Durante uma visita à capital chilena, Irina Bokova manifestou a sua preocupação face às dificuldades encontradas pelas meninas no que toca ao acesso à educação. Essa é "uma das principais causas de exclusão social em muitas comunidades".

"O direito à educação é negado a 62 milhões de meninas", enfatizou a diretora da Organização das Nações Unidas para a Educação, a Ciência e a Cultura (Unesco) numa conferência na Academia Diplomática do Chile.

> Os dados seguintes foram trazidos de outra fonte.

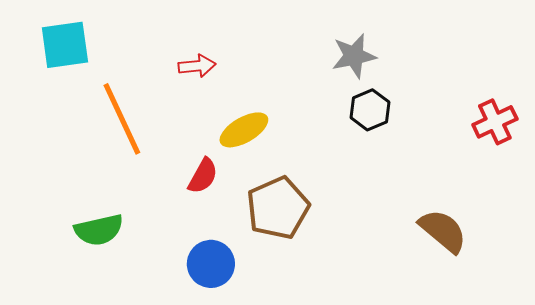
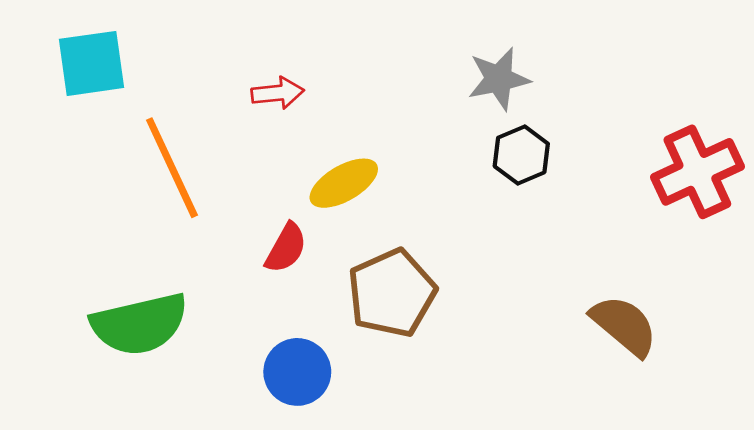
red cross: (495, 122) -> (697, 172), size x1.4
green semicircle: (99, 230) -> (139, 324), size x1.4

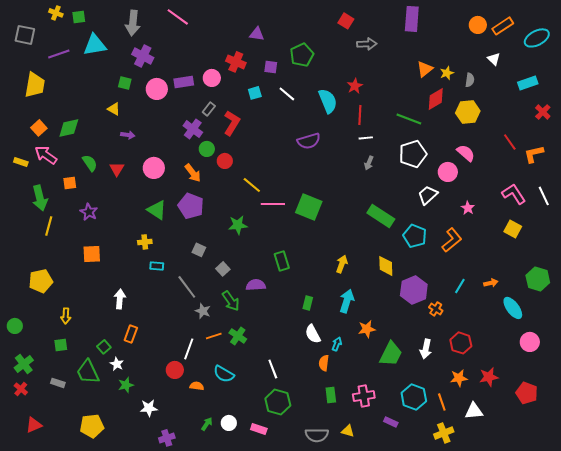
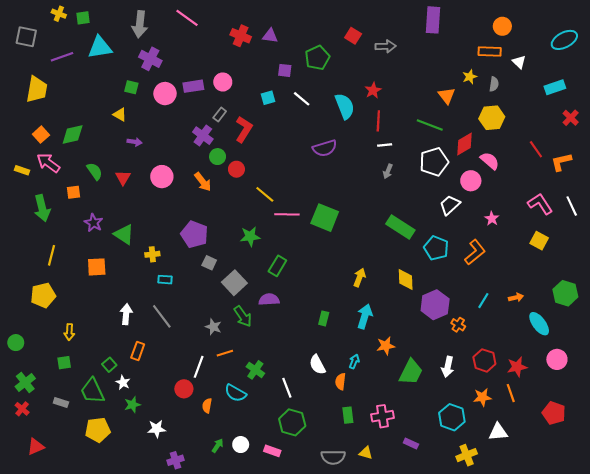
red square: (346, 21) -> (353, 36), moved
orange rectangle: (503, 26) -> (490, 51), moved, turned 35
red cross: (236, 62) -> (241, 36), moved
orange triangle: (425, 69) -> (447, 96), moved, turned -30
red diamond: (436, 99) -> (464, 144), moved
purple pentagon: (191, 206) -> (194, 234), moved
green triangle: (157, 210) -> (124, 234), moved
yellow line: (49, 226) -> (51, 255), moved
green rectangle: (282, 261) -> (277, 266), moved, turned 48
gray square: (223, 269) -> (234, 283), size x1.6
gray line: (187, 287) -> (162, 316), moved
white semicircle: (313, 334) -> (317, 365), moved
green cross: (238, 336) -> (255, 370), moved
red star: (489, 377) -> (517, 367), moved
orange semicircle: (197, 386) -> (207, 406), turned -88
cyan hexagon: (414, 397) -> (452, 417), moved
orange line: (442, 402) -> (511, 393), moved
yellow pentagon: (92, 426) -> (98, 430), moved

Bokova alertou ainda para a falta de igualdade educacional entre meninos e meninas a nível mundial: 60% dos países conseguiram alcançar a paridade na educação primária e só 38% na secundária.

As mulheres representam dois terços dos 758 milhões de adultos analfabetos no mundo, o que "prejudica todas as sociedades, afeta o desenvolvimento e mina os esforços de paz", acrescentou Bokova.

A diretora da Unesco participou nesta conferência no contexto da "Agenda 2030 para o desenvolvimento sustentável" adotada pela ONU em 2015 e que contempla 17 objetivos com 169 metas de caráter integrado e indivisível que abarca a esfera económica, social e ambiental.

"A igualdade de género é um elemento central da Agenda 2030", concluiu Bokova.